Aftandilian in The Arab Weekly on U.S. Syria Policy
Gregory Aftandilian, Lecturer at the Frederick S. Pardee School of Global Studies at Boston University, published a recent Op-Ed on the confusion of United States President Donald Trump’s policies with regard to the U.S. role in northern Syria.
Aftandilian’s Op-Ed, entitled “Confusion Marks US Role in North-Eastern Syria,” was published in The Arab Weekly on November 17, 2019.
From the text of the article:
US President Donald Trump continues to muddy the waters on the policy of the United States in north-eastern Syria.
Trump pulled US troops out of border regions of north-eastern Syria in October, immediately after a phone call with Turkish President Recep Tayyip Erdogan. This allowed Turkish troops and their Syrian allies to occupy the area, kill more than 100 Kurdish fighters and civilians and cause the flight of more than 100,000 Kurds. Still, Trump said he was determined to withdraw all 1,000 US troops from the country.
That policy elicited widespread criticism in the United States, even among his congressional Republican allies and evangelical Christian supporters.

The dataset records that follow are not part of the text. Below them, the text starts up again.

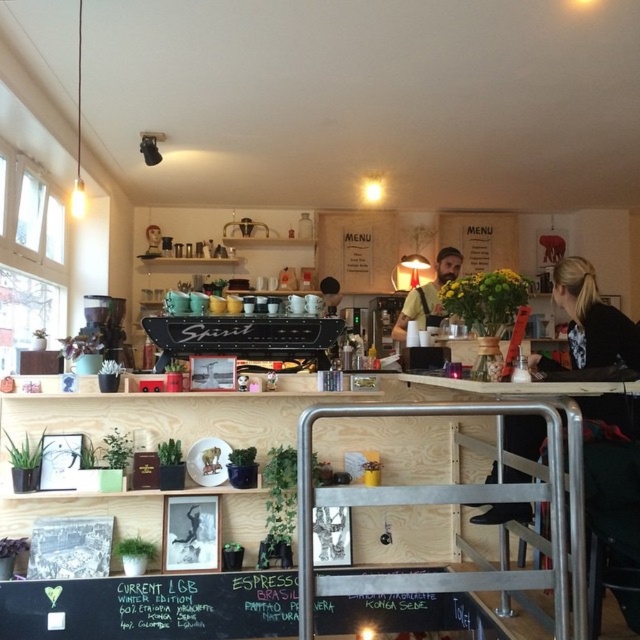 Question: Can you confirm if black fabric jacket at upper right is wider than metallic silver table at center?

Choices:
 (A) yes
 (B) no

Answer: (A)

Question: Is the position of black fabric jacket at upper right less distant than that of metallic silver table at center?

Choices:
 (A) yes
 (B) no

Answer: (B)

Question: Which point is closer to the camera?

Choices:
 (A) black fabric jacket at upper right
 (B) black chalkboard at lower center
 (C) bearded man with beard at center

Answer: (A)

Question: Which of these objects is positioned farthest from the bearded man with beard at center?

Choices:
 (A) black fabric jacket at upper right
 (B) metallic silver table at center
 (C) black chalkboard at lower center

Answer: (C)

Question: Can you confirm if black chalkboard at lower center is positioned below black fabric jacket at upper right?

Choices:
 (A) no
 (B) yes

Answer: (B)

Question: Among these points, which one is nearest to the camera?

Choices:
 (A) (444, 256)
 (B) (3, 589)
 (C) (572, 285)

Answer: (B) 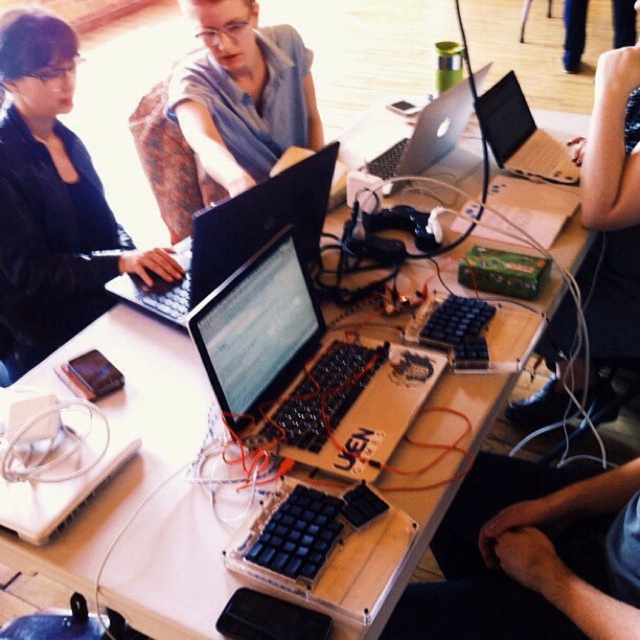 Question: Estimate the real-world distances between objects in this image. Which object is closer to the satin silver laptop at center?

Choices:
 (A) black fabric sleeve at upper right
 (B) black plastic laptop at center
 (C) translucent plastic laptop at center
 (D) matte black laptop at left

Answer: (A)

Question: Does matte blue shirt at center have a smaller size compared to satin silver laptop at center?

Choices:
 (A) no
 (B) yes

Answer: (A)

Question: Which object appears closest to the camera in this image?

Choices:
 (A) black fabric sleeve at upper right
 (B) translucent plastic laptop at center

Answer: (B)

Question: Can you confirm if black matte keyboard at lower right is positioned to the left of matte blue shirt at center?

Choices:
 (A) no
 (B) yes

Answer: (A)

Question: Is translucent plastic laptop at center positioned at the back of satin silver laptop at center?

Choices:
 (A) yes
 (B) no

Answer: (B)

Question: Which point is farther from the camera taking this photo?

Choices:
 (A) (93, 292)
 (B) (291, 122)

Answer: (B) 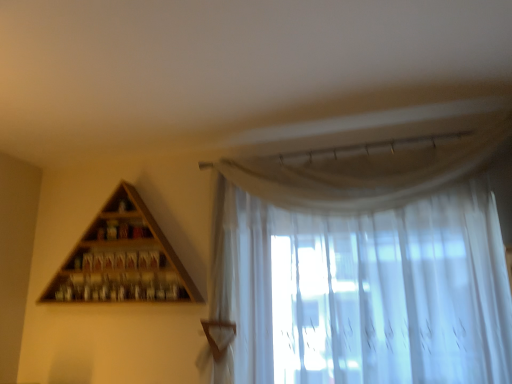 Question: Would you say sheer white curtain at upper right is outside wooden triangle at upper left?

Choices:
 (A) no
 (B) yes

Answer: (B)

Question: Does sheer white curtain at upper right contain wooden triangle at upper left?

Choices:
 (A) no
 (B) yes

Answer: (A)

Question: Is sheer white curtain at upper right shorter than wooden triangle at upper left?

Choices:
 (A) yes
 (B) no

Answer: (B)

Question: Considering the relative positions of sheer white curtain at upper right and wooden triangle at upper left in the image provided, is sheer white curtain at upper right to the left of wooden triangle at upper left from the viewer's perspective?

Choices:
 (A) yes
 (B) no

Answer: (B)

Question: Considering the relative sizes of sheer white curtain at upper right and wooden triangle at upper left in the image provided, is sheer white curtain at upper right smaller than wooden triangle at upper left?

Choices:
 (A) yes
 (B) no

Answer: (B)

Question: Is sheer white curtain at upper right next to wooden triangle at upper left and touching it?

Choices:
 (A) yes
 (B) no

Answer: (B)

Question: Is sheer white curtain at upper right at the back of wooden triangle at upper left?

Choices:
 (A) yes
 (B) no

Answer: (B)

Question: Is wooden triangle at upper left bigger than sheer white curtain at upper right?

Choices:
 (A) no
 (B) yes

Answer: (A)

Question: Can you confirm if wooden triangle at upper left is smaller than sheer white curtain at upper right?

Choices:
 (A) no
 (B) yes

Answer: (B)

Question: Considering the relative sizes of wooden triangle at upper left and sheer white curtain at upper right in the image provided, is wooden triangle at upper left taller than sheer white curtain at upper right?

Choices:
 (A) no
 (B) yes

Answer: (A)

Question: Does wooden triangle at upper left turn towards sheer white curtain at upper right?

Choices:
 (A) no
 (B) yes

Answer: (A)

Question: Is wooden triangle at upper left far from sheer white curtain at upper right?

Choices:
 (A) yes
 (B) no

Answer: (B)

Question: Considering their positions, is wooden triangle at upper left located in front of or behind sheer white curtain at upper right?

Choices:
 (A) front
 (B) behind

Answer: (B) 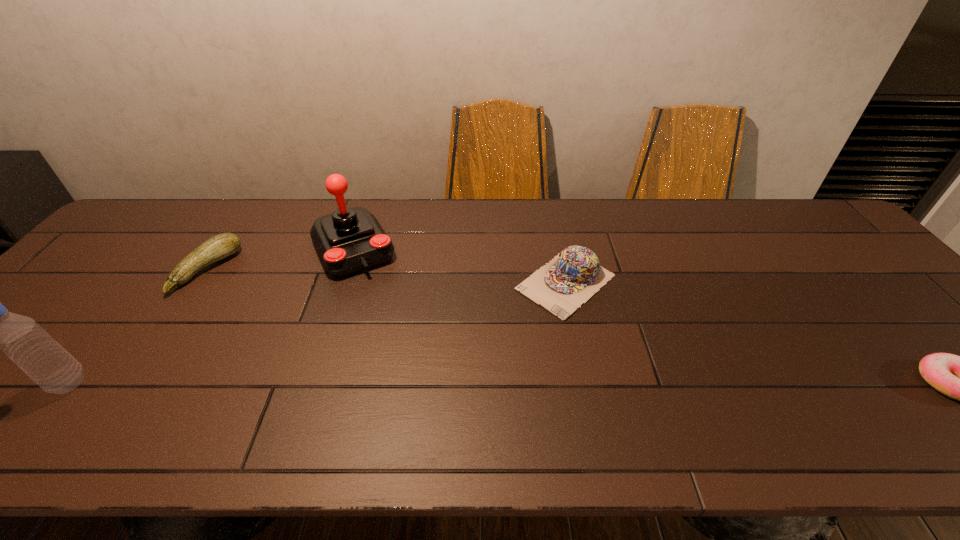 The height and width of the screenshot is (540, 960). In the image, there is a desktop. Identify the location of vacant space at the far right corner. (817, 226).

Where is `vacant space that is in between the leftmost object and the zucchini`? The height and width of the screenshot is (540, 960). vacant space that is in between the leftmost object and the zucchini is located at coordinates (138, 327).

Where is `unoccupied area between the leftmost object and the fourth object from left to right`? This screenshot has width=960, height=540. unoccupied area between the leftmost object and the fourth object from left to right is located at coordinates (317, 333).

Identify the location of free space between the bottle and the second object from left to right. The width and height of the screenshot is (960, 540). (138, 327).

This screenshot has width=960, height=540. In order to click on empty location between the fourth object from right to left and the fourth object from left to right in this screenshot , I will do `click(386, 276)`.

Image resolution: width=960 pixels, height=540 pixels. What are the coordinates of `empty space that is in between the second object from left to right and the bottle` in the screenshot? It's located at (138, 327).

Find the location of a particular element. empty space that is in between the second object from right to left and the fourth object from right to left is located at coordinates click(386, 276).

Locate an element on the screen. This screenshot has height=540, width=960. empty space that is in between the joystick and the cap is located at coordinates (459, 265).

This screenshot has width=960, height=540. Identify the location of the closest object to the third object from left to right. (221, 246).

Find the location of a particular element. The height and width of the screenshot is (540, 960). the closest object to the third object from right to left is located at coordinates (221, 246). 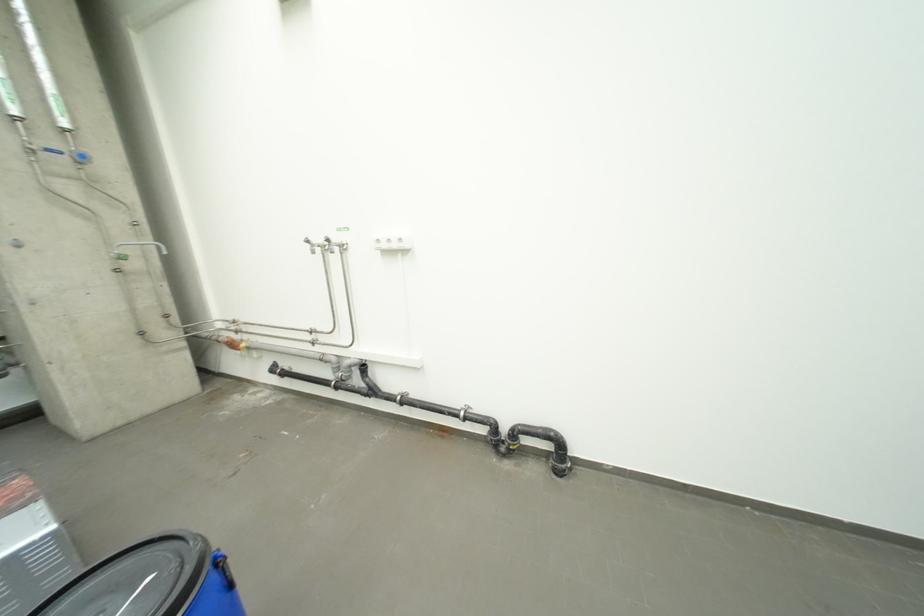 You are a GUI agent. You are given a task and a screenshot of the screen. Output one action in this format:
    pyautogui.click(x=<x>, y=<y>)
    Task: Click on the blue barrel handle
    The height and width of the screenshot is (616, 924).
    Given the screenshot: What is the action you would take?
    pyautogui.click(x=224, y=569) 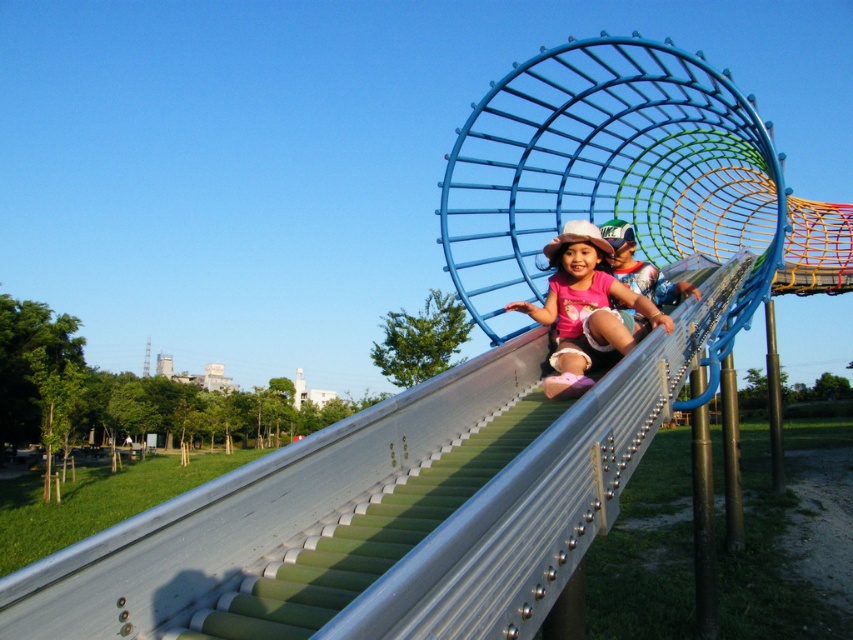 Question: Is pink fabric pants at center smaller than matte pink shirt at center?

Choices:
 (A) yes
 (B) no

Answer: (B)

Question: Is pink fabric pants at center above matte pink shirt at center?

Choices:
 (A) yes
 (B) no

Answer: (B)

Question: Which of the following is the closest to the observer?

Choices:
 (A) [x=573, y=381]
 (B) [x=627, y=221]

Answer: (A)

Question: Which of the following is the closest to the observer?

Choices:
 (A) pink fabric pants at center
 (B) matte pink shirt at center

Answer: (A)

Question: Does pink fabric pants at center appear on the right side of matte pink shirt at center?

Choices:
 (A) no
 (B) yes

Answer: (A)

Question: Which of the following is the closest to the observer?

Choices:
 (A) matte pink shirt at center
 (B) pink fabric pants at center

Answer: (B) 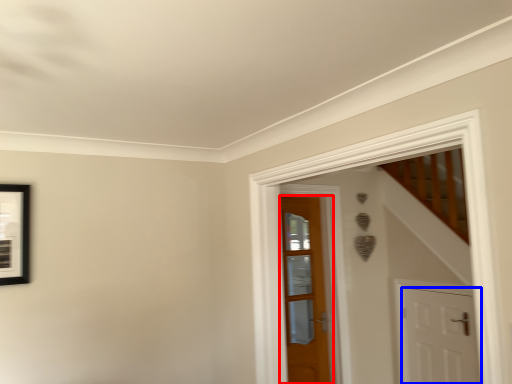 Question: Among these objects, which one is farthest to the camera, door (highlighted by a red box) or door (highlighted by a blue box)?

Choices:
 (A) door
 (B) door

Answer: (A) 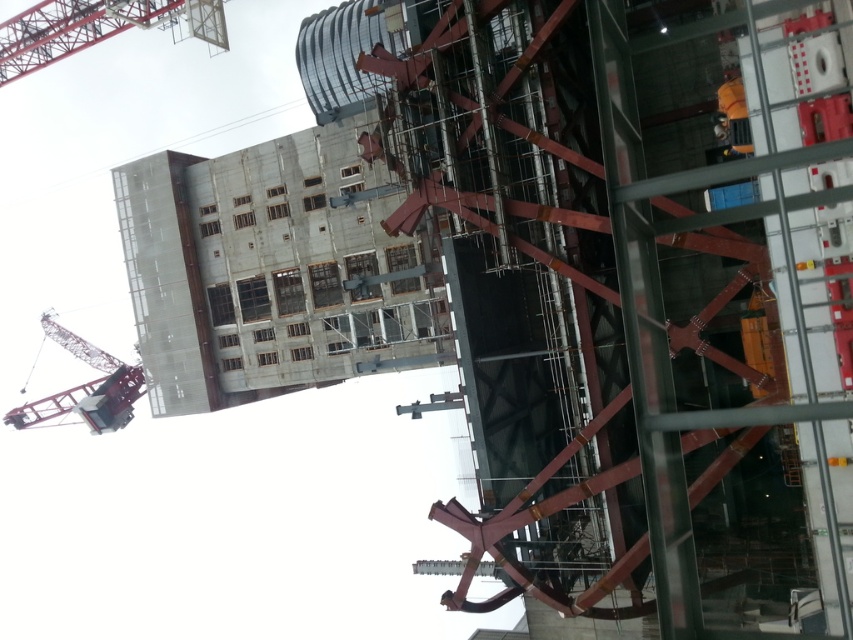 Question: Which point is closer to the camera taking this photo?

Choices:
 (A) (26, 45)
 (B) (303, 244)

Answer: (B)

Question: Does concrete/rough at center lie in front of metallic scaffolding at upper left?

Choices:
 (A) no
 (B) yes

Answer: (B)

Question: Based on their relative distances, which object is nearer to the concrete/rough at center?

Choices:
 (A) metallic gray crane at upper left
 (B) metallic scaffolding at upper left

Answer: (B)

Question: Which of the following is the closest to the observer?

Choices:
 (A) (161, 164)
 (B) (99, 369)
 (C) (160, 17)

Answer: (A)

Question: Where is concrete/rough at center located in relation to metallic scaffolding at upper left in the image?

Choices:
 (A) left
 (B) right

Answer: (B)

Question: Is concrete/rough at center thinner than metallic scaffolding at upper left?

Choices:
 (A) no
 (B) yes

Answer: (A) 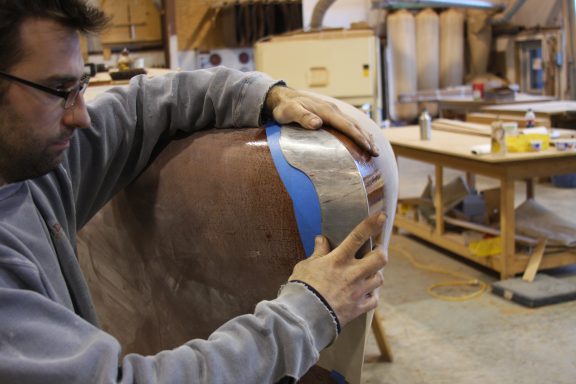 Locate an element on the screen. table is located at coordinates (448, 145). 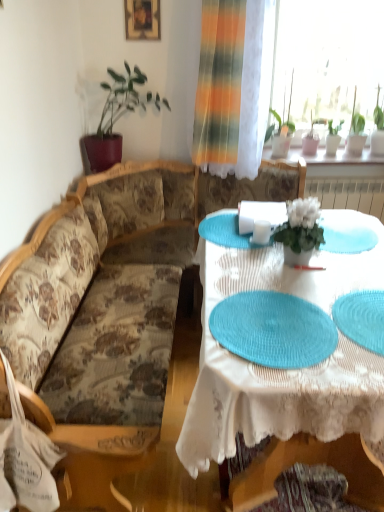 Locate an element on the screen. This screenshot has height=512, width=384. vacant space underneath teal woven placemat at center (from a real-world perspective) is located at coordinates (274, 329). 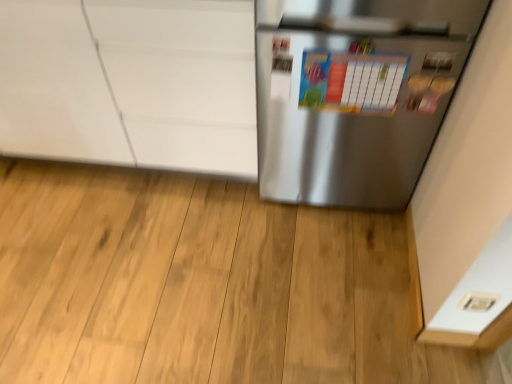 Question: Relative to colorful paperboard at center, is white plastic electric outlet at lower right in front or behind?

Choices:
 (A) behind
 (B) front

Answer: (B)

Question: From a real-world perspective, is white plastic electric outlet at lower right above or below colorful paperboard at center?

Choices:
 (A) above
 (B) below

Answer: (B)

Question: Estimate the real-world distances between objects in this image. Which object is farther from the colorful paperboard at center?

Choices:
 (A) satin silver refrigerator at right
 (B) white plastic electric outlet at lower right
 (C) white glossy cabinet at upper left

Answer: (B)

Question: Which is farther from the white glossy cabinet at upper left?

Choices:
 (A) colorful paperboard at center
 (B) satin silver refrigerator at right
 (C) white plastic electric outlet at lower right

Answer: (C) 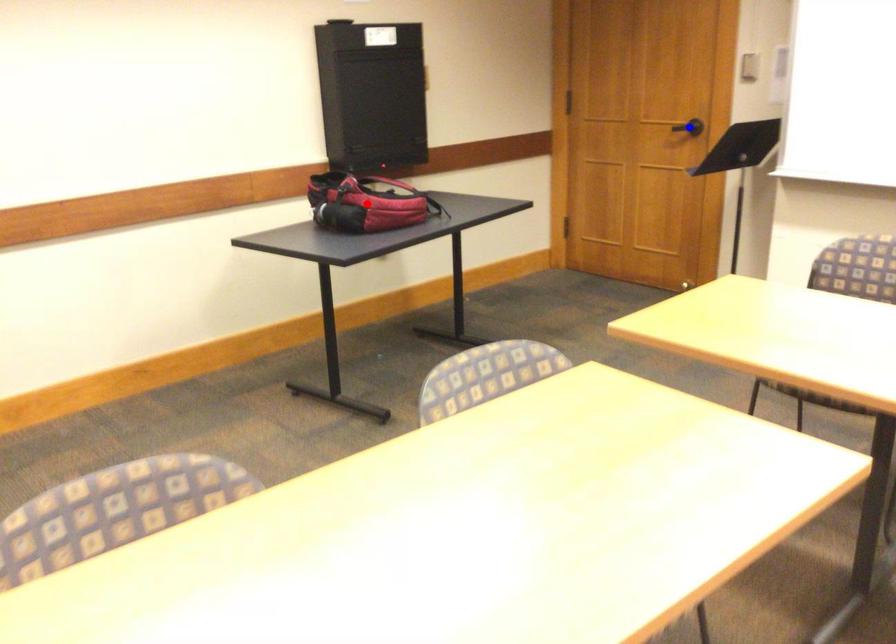 Question: In the image, two points are highlighted. Which point is nearer to the camera? Reply with the corresponding letter.

Choices:
 (A) blue point
 (B) red point

Answer: (B) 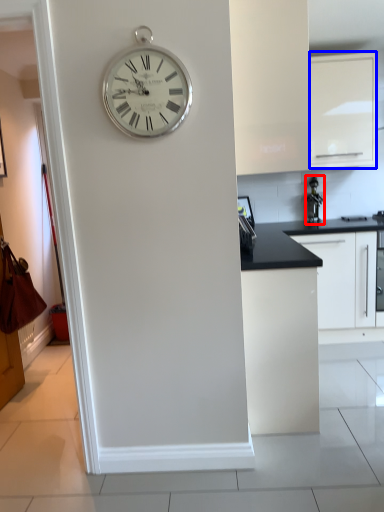 Question: Which object is further to the camera taking this photo, appliance (highlighted by a red box) or cabinetry (highlighted by a blue box)?

Choices:
 (A) appliance
 (B) cabinetry

Answer: (A) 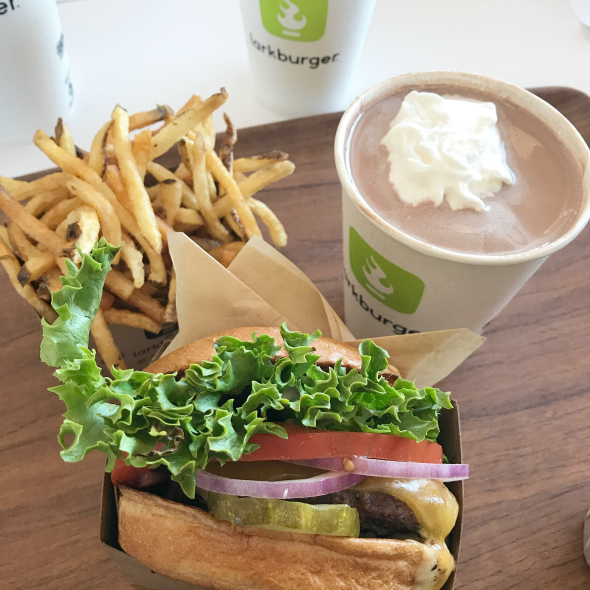 Image resolution: width=590 pixels, height=590 pixels. In order to click on cups in this screenshot , I will do `click(290, 73)`, `click(413, 306)`, `click(22, 22)`. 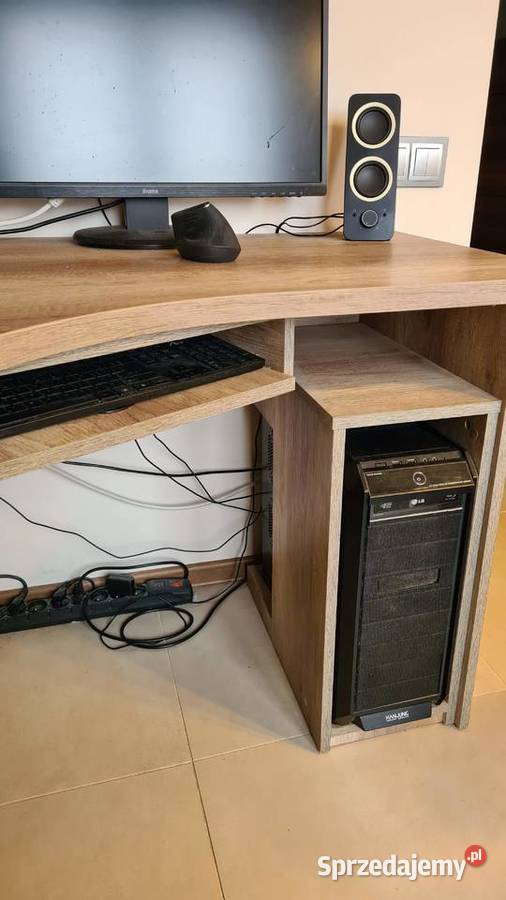 Locate an element on the screen. speaker is located at coordinates (388, 153). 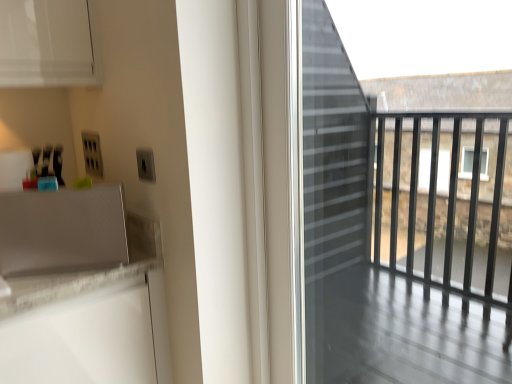 Question: Would you say satin silver speaker at lower left is to the left or to the right of transparent glass screen door at right in the picture?

Choices:
 (A) left
 (B) right

Answer: (A)

Question: From their relative heights in the image, would you say satin silver speaker at lower left is taller or shorter than transparent glass screen door at right?

Choices:
 (A) tall
 (B) short

Answer: (B)

Question: Is satin silver speaker at lower left inside the boundaries of transparent glass screen door at right, or outside?

Choices:
 (A) inside
 (B) outside

Answer: (B)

US Defence Department officials, civilians and military alike, who were not consulted about his decision, were especially angry since it meant abandoning the United States’ Syrian Kurdish allies who had taken the brunt of the casualties in the anti-Islamic State (ISIS) campaign and because of the concern that without a US military presence in the area, ISIS could rebound.
Gregory Aftandilian, a consultant, scholar, and lecturer, is an adjunct faculty member at Boston University and American University. He is also an associate of the Middle East Center at the University of Massachusetts-Lowell and a Senior Fellow for the Middle East at the Center for National Policy in Washington, D.C. He spent over 21 years in government service, most recently on Capitol Hill where he was foreign policy adviser to Congressman Chris Van Hollen (2007-2008), professional staff member of the Senate Foreign Relations Committee and foreign policy adviser to Senator Paul Sarbanes (2000-2004), and foreign policy fellow to the late Senator Edward Kennedy (1999).